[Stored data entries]
· · · ·

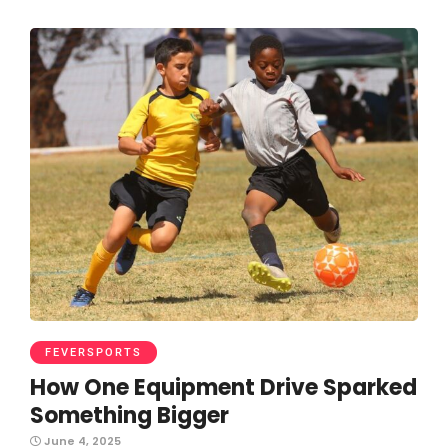
FEVERSPORTS
How One Equipment Drive Sparked
Something Bigger
June 4, 2025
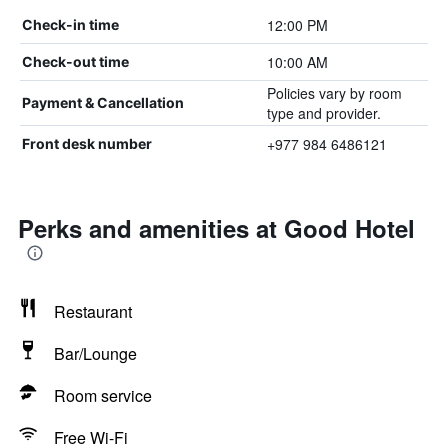
12:00 PM
Check-in time
10:00 AM
Check-out time
Policies vary by room
Payment & Cancellation
type and provider.
+977 984 6486121
Front desk number
Perks and amenities at Good Hotel
Restaurant
Bar/Lounge
Room service
Free Wi-Fi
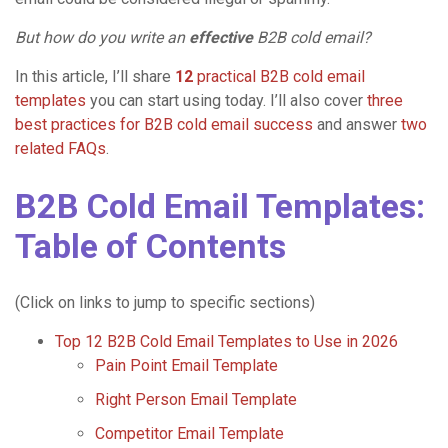
But how do you write an
effective
B2B cold email?
In this article, I’ll share
12
practical B2B cold email
templates
you can start using today. I’ll also cover
three
best practices for B2B cold email success
and answer
two
related FAQs
.
B2B Cold Email Templates:
Table of Contents
(Click on links to jump to specific sections)
Top 12 B2B Cold Email Templates to Use in 2026
Pain Point Email Template
Right Person Email Template
Competitor Email Template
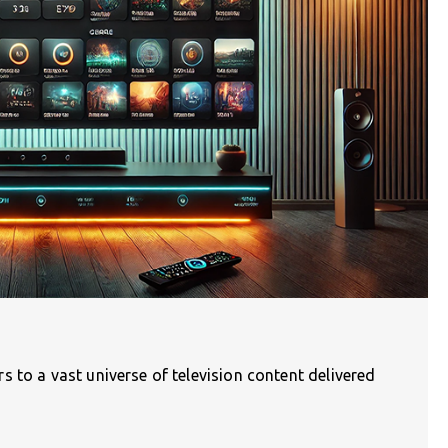
 to a vast universe of television content delivered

· · · ·

** Work request **
Retype only the lines above from the one with "(Click on links to jump to specific sections)" through the last, both ends included, keeping every picture out of the copy.

** Task answer **
(Click on links to jump to specific sections)
Top 12 B2B Cold Email Templates to Use in 2026
Pain Point Email Template
Right Person Email Template
Competitor Email Template
 to a vast universe of television content delivered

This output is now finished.